Information ::
┌────────

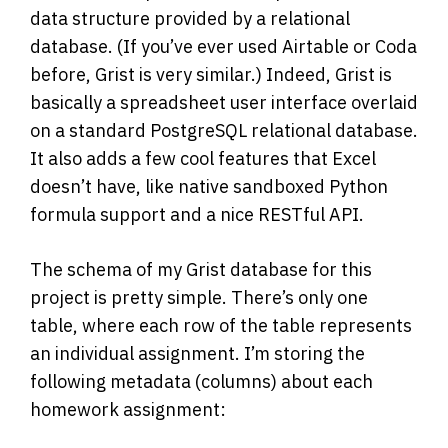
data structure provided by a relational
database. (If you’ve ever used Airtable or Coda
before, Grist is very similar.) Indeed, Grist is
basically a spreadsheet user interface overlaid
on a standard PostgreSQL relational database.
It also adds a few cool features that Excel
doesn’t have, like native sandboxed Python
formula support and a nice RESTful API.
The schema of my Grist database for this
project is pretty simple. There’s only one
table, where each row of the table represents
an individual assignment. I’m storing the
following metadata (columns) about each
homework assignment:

└────────
┌────────

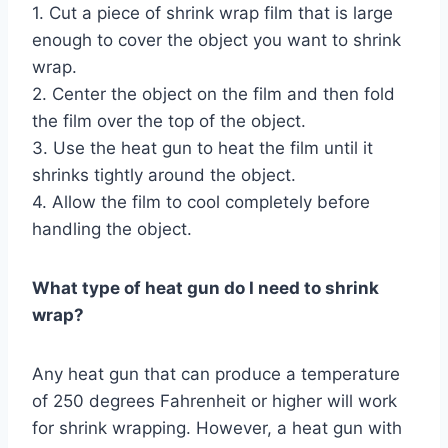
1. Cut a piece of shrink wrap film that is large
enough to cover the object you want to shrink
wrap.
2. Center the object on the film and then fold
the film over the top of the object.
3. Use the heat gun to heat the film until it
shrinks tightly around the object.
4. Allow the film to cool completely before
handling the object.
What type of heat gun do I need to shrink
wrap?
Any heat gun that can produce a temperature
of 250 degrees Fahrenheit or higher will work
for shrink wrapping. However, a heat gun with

└────────

Required action :: Only the number should be given: the count of lines in the entries that contain the string "film".

Answer section :: 5